Records supplied
____
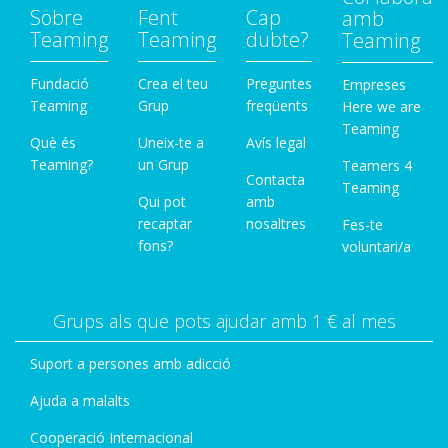
Sobre
Fent
Cap
amb
Teaming
Teaming
dubte?
Teaming
Fundació
Crea el teu
Preguntes
Empreses
Teaming
Grup
freqüents
Here we are
Teaming
Què és
Uneix-te a
Avís legal
Teaming?
un Grup
Teamers 4
Contacta
Teaming
Qui pot
amb
recaptar
nosaltres
Fes-te
fons?
voluntari/a
Grups als que pots ajudar amb 1 € al mes
Suport a persones amb adicció
Ajuda a malalts
Cooperació Internacional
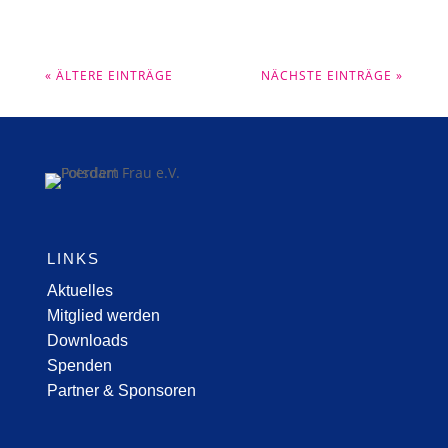
« ÄLTERE EINTRÄGE
NÄCHSTE EINTRÄGE »
LINKS
Aktuelles
Mitglied werden
Downloads
Spenden
Partner & Sponsoren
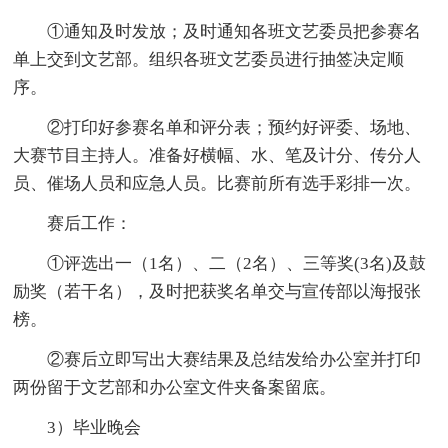
①通知及时发放；及时通知各班文艺委员把参赛名
单上交到文艺部。组织各班文艺委员进行抽签决定顺
序。
②打印好参赛名单和评分表；预约好评委、场地、
大赛节目主持人。准备好横幅、水、笔及计分、传分人
员、催场人员和应急人员。比赛前所有选手彩排一次。
赛后工作：
①评选出一（1名）、二（2名）、三等奖(3名)及鼓
励奖（若干名），及时把获奖名单交与宣传部以海报张
榜。
②赛后立即写出大赛结果及总结发给办公室并打印
两份留于文艺部和办公室文件夹备案留底。
3）毕业晚会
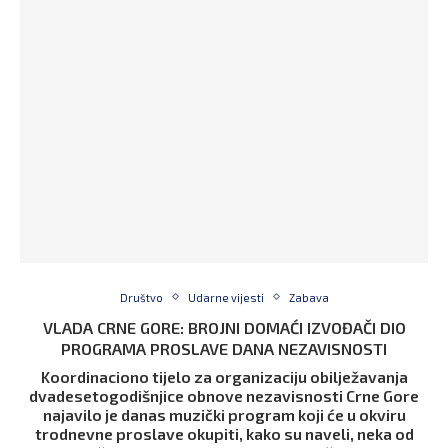
Društvo
Udarne vijesti
Zabava
VLADA CRNE GORE: BROJNI DOMAĆI IZVOĐAČI DIO
PROGRAMA PROSLAVE DANA NEZAVISNOSTI
Koordinaciono tijelo za organizaciju obilježavanja
dvadesetogodišnjice obnove nezavisnosti Crne Gore
najavilo je danas muzički program koji će u okviru
trodnevne proslave okupiti, kako su naveli, neka od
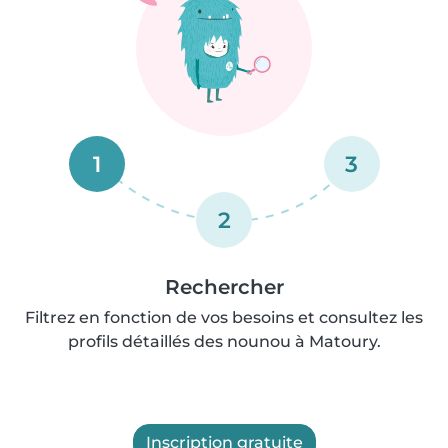
1
3
2
Rechercher
Filtrez en fonction de vos besoins et consultez les
profils détaillés des nounou à Matoury.
Inscription gratuite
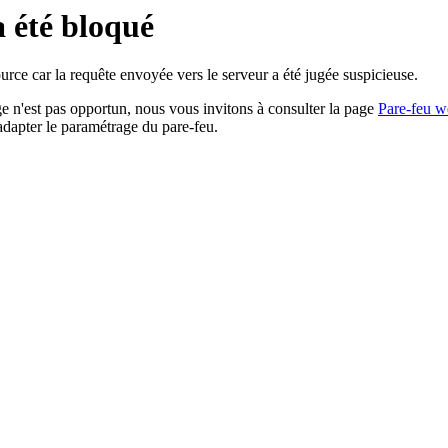
a été bloqué
rce car la requête envoyée vers le serveur a été jugée suspicieuse.
age n'est pas opportun, nous vous invitons à consulter la page
Pare-feu w
adapter le paramétrage du pare-feu.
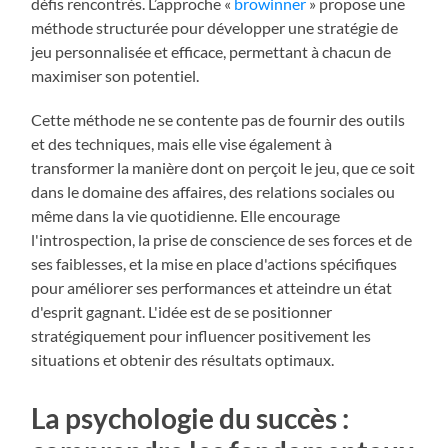
défis rencontrés. L’approche «
browinner
» propose une
méthode structurée pour développer une stratégie de
jeu personnalisée et efficace, permettant à chacun de
maximiser son potentiel.
Cette méthode ne se contente pas de fournir des outils
et des techniques, mais elle vise également à
transformer la manière dont on perçoit le jeu, que ce soit
dans le domaine des affaires, des relations sociales ou
même dans la vie quotidienne. Elle encourage
l'introspection, la prise de conscience de ses forces et de
ses faiblesses, et la mise en place d'actions spécifiques
pour améliorer ses performances et atteindre un état
d'esprit gagnant. L'idée est de se positionner
stratégiquement pour influencer positivement les
situations et obtenir des résultats optimaux.
La psychologie du succès :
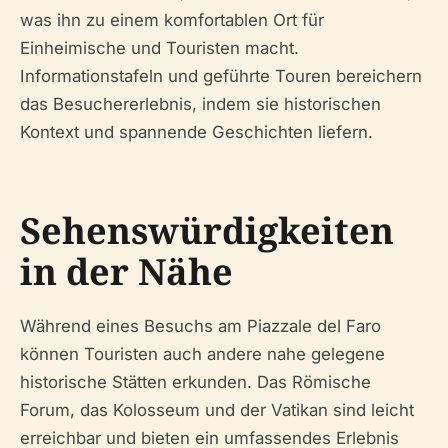
was ihn zu einem komfortablen Ort für
Einheimische und Touristen macht.
Informationstafeln und geführte Touren bereichern
das Besuchererlebnis, indem sie historischen
Kontext und spannende Geschichten liefern.
Sehenswürdigkeiten
in der Nähe
Während eines Besuchs am Piazzale del Faro
können Touristen auch andere nahe gelegene
historische Stätten erkunden. Das Römische
Forum, das Kolosseum und der Vatikan sind leicht
erreichbar und bieten ein umfassendes Erlebnis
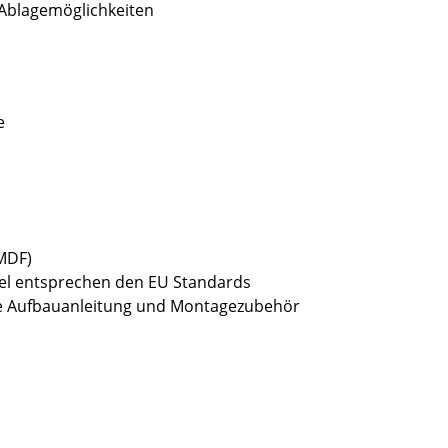
 Ablagemöglichkeiten
e
(MDF)
bel entsprechen den EU Standards
sive Aufbauanleitung und Montagezubehör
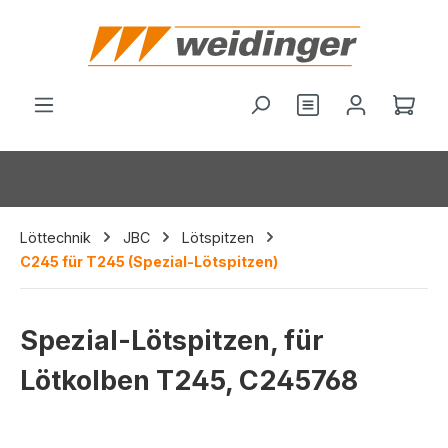
alt springen
Du hast 0 Produ
Ware
Löttechnik
JBC
Lötspitzen
C245 für T245 (Spezial-Lötspitzen)
Spezial-Lötspitzen, für
Lötkolben T245, C245768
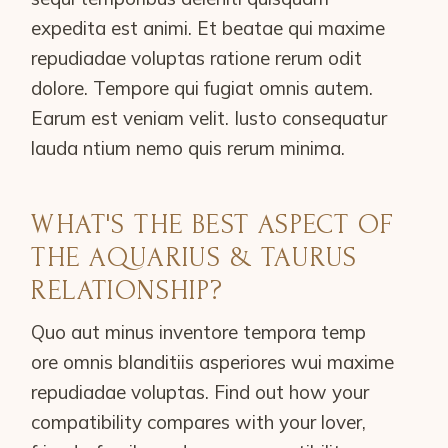
expedita est animi. Et beatae qui maxime
repudiadae voluptas ratione rerum odit
dolore. Tempore qui fugiat omnis autem.
Earum est veniam velit. Iusto consequatur
lauda ntium nemo quis rerum minima.
WHAT'S THE BEST ASPECT OF
THE AQUARIUS & TAURUS
RELATIONSHIP?
Quo aut minus inventore tempora temp
ore omnis blanditiis asperiores wui maxime
repudiadae voluptas. Find out how your
compatibility compares with your lover,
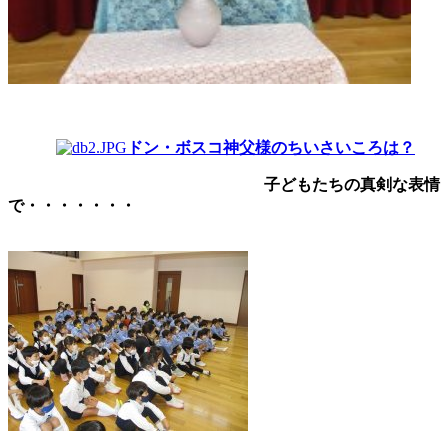
ドン・ボスコ神父様のちいさいころは？
子どもたちの真剣な表情
で・・・・・・・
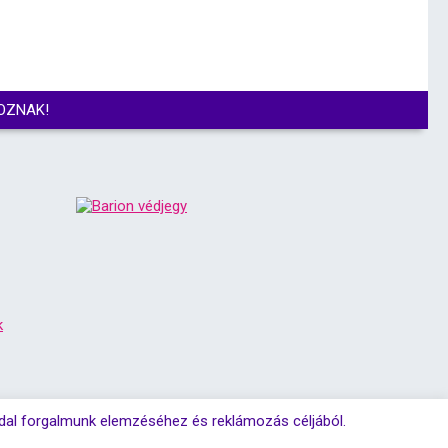
OZNAK!
k
ldal forgalmunk elemzéséhez és reklámozás céljából.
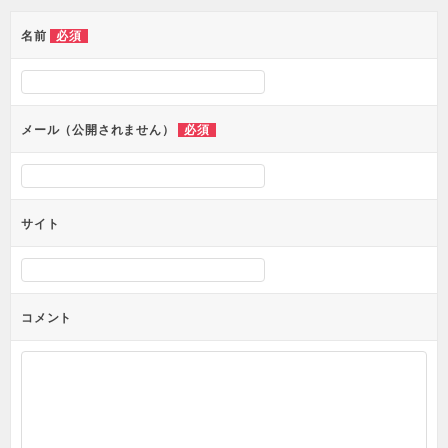
名前
必須
メール（公開されません）
必須
サイト
コメント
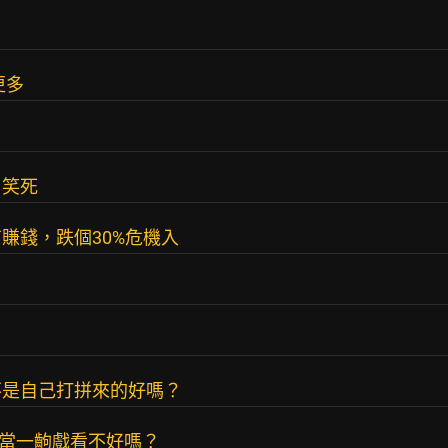
更多
？
？笑死
賺錢，跌個30%危機入
不是自己打拼來的好嗎？
，當一齣戲看不好嗎？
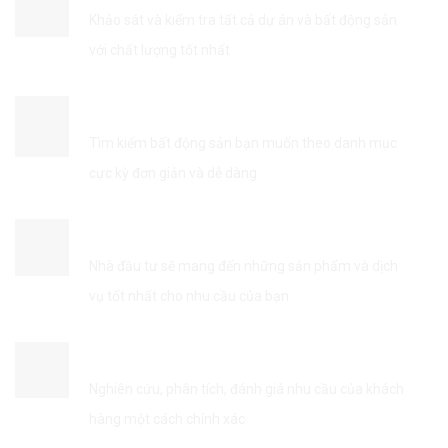
Khảo sát và kiểm tra tất cả dự án và bất động sản
với chất lượng tốt nhất
TÌM KIẾM THÔNG TIN DỄ DÀNG
Tìm kiếm bất động sản bạn muốn theo danh mục
cực kỳ đơn giản và dễ dàng
KẾT NỐI VỚI NHÀ ĐẦU TƯ
Nhà đầu tư sẽ mang đến những sản phẩm và dịch
vụ tốt nhất cho nhu cầu của bạn
TỐI ƯU HÓA DỊCH VỤ
Nghiên cứu, phân tích, đánh giá nhu cầu của khách
hàng một cách chính xác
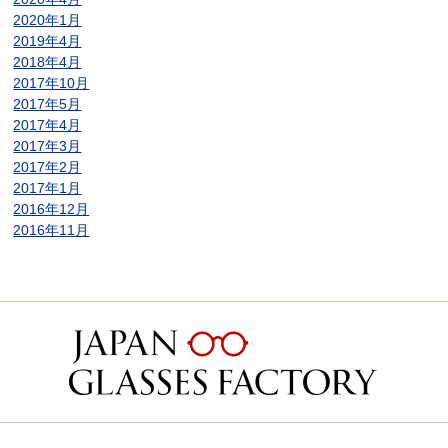
2020年1月
2019年4月
2018年4月
2017年10月
2017年5月
2017年4月
2017年3月
2017年2月
2017年1月
2016年12月
2016年11月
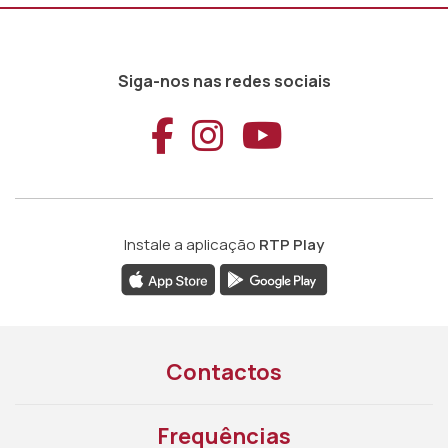
Siga-nos nas redes sociais
Aceder ao Faceb
Aceder ao Ins
Aceder ao
Instale a aplicação
RTP Play
Contactos
Frequências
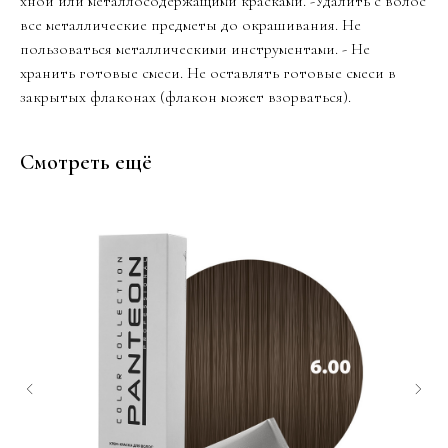
хной или металлосодержащими красками. -Удалить с волос
все металлические предметы до окрашивания. Не
пользоваться металлическими инструментами. - Не
хранить готовые смеси. Не оставлять готовые смеси в
закрытых флаконах (флакон может взорваться).
Смотреть ещё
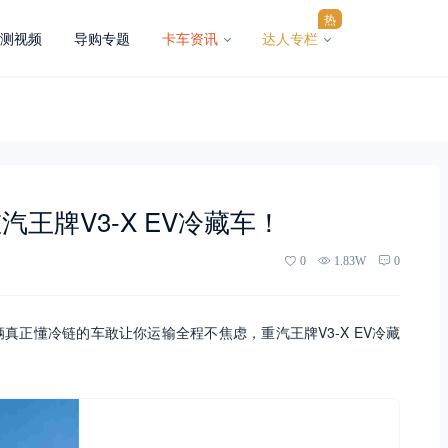
热
测视频
导购专题
卡车资讯
达人专栏
王牌V3-X EV冷藏车！
0
1.83W
0
正懂冷链的车敢让你运输全程不焦虑，重汽王牌V3-X EV冷藏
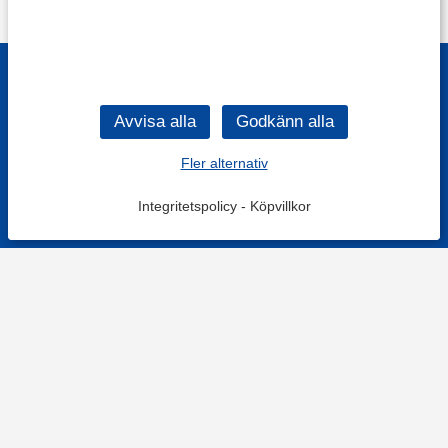
Fler alternativ
Integritetspolicy
-
Köpvillkor
KONTAKT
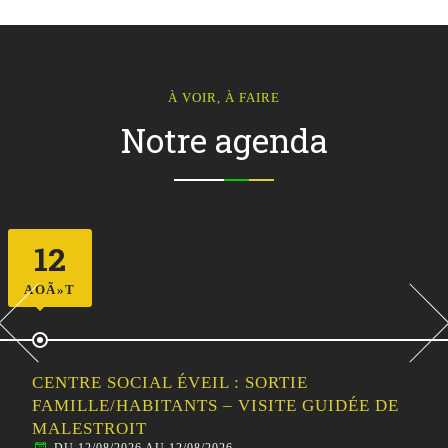
À VOIR, À FAIRE
Notre agenda
12
AOÃ»T
CENTRE SOCIAL ÉVEIL : SORTIE
FAMILLE/HABITANTS – VISITE GUIDÉE DE
MALESTROIT
DU 12/08/2026 AU 12/08/2026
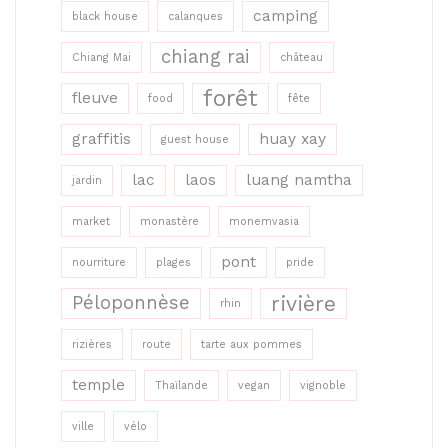
camping
black house
calanques
chiang rai
Chiang Mai
château
forêt
fleuve
food
fête
graffitis
huay xay
guest house
lac
laos
luang namtha
jardin
market
monastère
monemvasia
pont
nourriture
plages
pride
rivière
Péloponnèse
rhin
rizières
route
tarte aux pommes
temple
Thaïlande
vegan
vignoble
ville
vélo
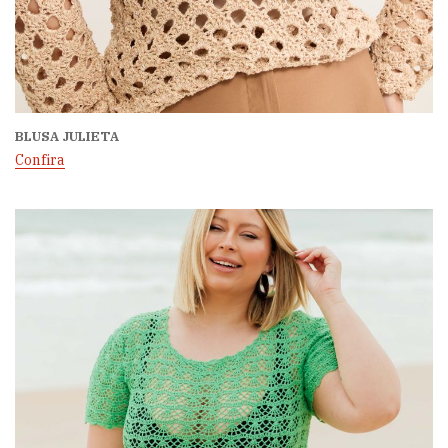
BLUSA JULIETA
Confira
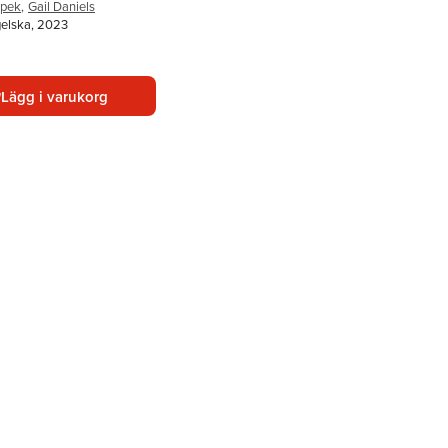
ipek
,
Gail Daniels
gelska, 2023
Lägg i varukorg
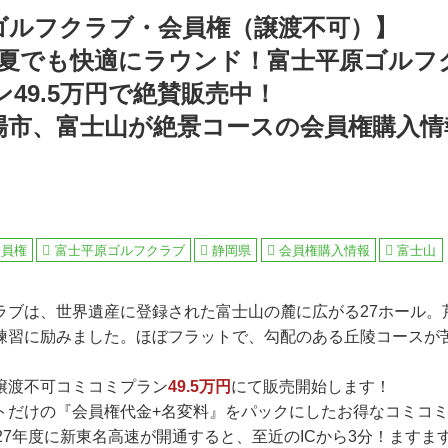
ゴルフクラブ・会員権（譲渡不可）】
Mで夏でも快適にラウンド！富士平原ゴルフ
49.5万円で絶賛販売中！
場市、富士山が絶景コースの会員権購入情
会員権
富士平原ゴルフクラブ
静岡県
会員権購入情報
富士山
ラブは、世界遺産に登録された富士山の麓に広がる27ホール。
練習に励みました。ほぼフラットで、勾配のある丘陵コースが
譲渡不可コミコミプラン
49.5万円
にて販売開始します！
トだけの『会員権代金+名変料』をパックにしたお得なコミコ
27年度に新東名高速が開通すると、至近のICから3分！ますま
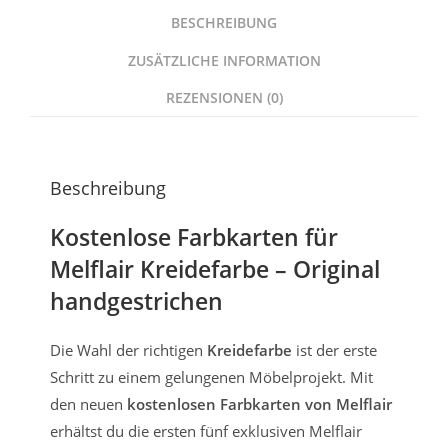
BESCHREIBUNG
ZUSÄTZLICHE INFORMATION
REZENSIONEN (0)
Beschreibung
Kostenlose Farbkarten für
Melflair Kreidefarbe – Original
handgestrichen
Die Wahl der richtigen
Kreidefarbe
ist der erste
Schritt zu einem gelungenen Möbelprojekt. Mit
den neuen
kostenlosen Farbkarten von Melflair
erhältst du die ersten fünf exklusiven Melflair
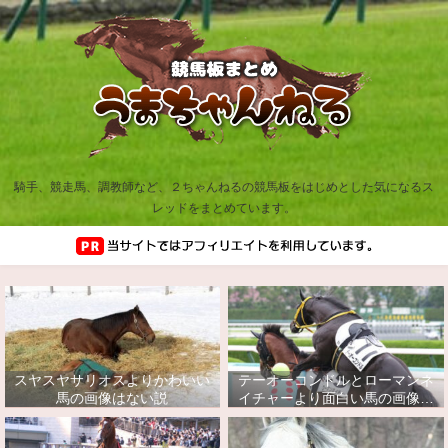
騎手、競走馬、調教師など、２ちゃんねるの競馬板をはじめとした気になるス
レッドをまとめています。
スヤスヤサリオスよりかわいい
テーオーコンドルとローマンネ
馬の画像はない説
イチャーより面白い馬の画像っ
てあるの？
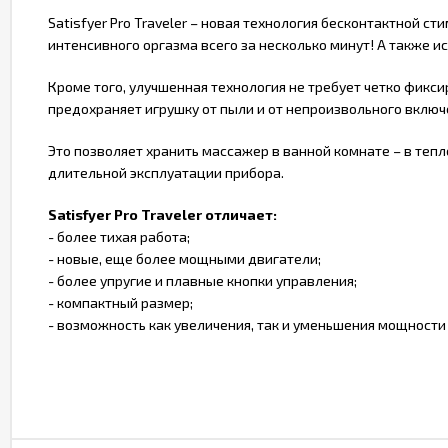
Satisfyer Pro Traveler – новая технология бесконтактной
интенсивного оргазма всего за несколько минут! А также 
Кроме того, улучшенная технология не требует четко фикс
предохраняет игрушку от пыли и от непроизвольного включ
Это позволяет хранить массажер в ванной комнате – в тепло
длительной эксплуатации прибора.
Satisfyer Pro Traveler отличает:
- более тихая работа;
- новые, еще более мощными двигатели;
- более упругие и плавные кнопки управления;
- компактный размер;
- возможность как увеличения, так и уменьшения мощности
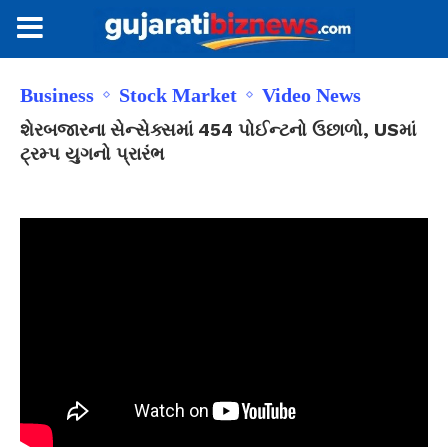
Business
Stock Market
Video News
શેરબજારના સેન્સેક્સમાં 454 પોઈન્ટનો ઉછાળો, USમાં
ટ્રમ્પ યુગનો પ્રારંભ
____
Exactly the lines from the top of the entries through the line with "voluntari/a", inclusive, must be given again, with every picture omitted.

Task solution
Sobre
Fent
Cap
amb
Teaming
Teaming
dubte?
Teaming
Fundació
Crea el teu
Preguntes
Empreses
Teaming
Grup
freqüents
Here we are
Teaming
Què és
Uneix-te a
Avís legal
Teaming?
un Grup
Teamers 4
Contacta
Teaming
Qui pot
amb
recaptar
nosaltres
Fes-te
fons?
voluntari/a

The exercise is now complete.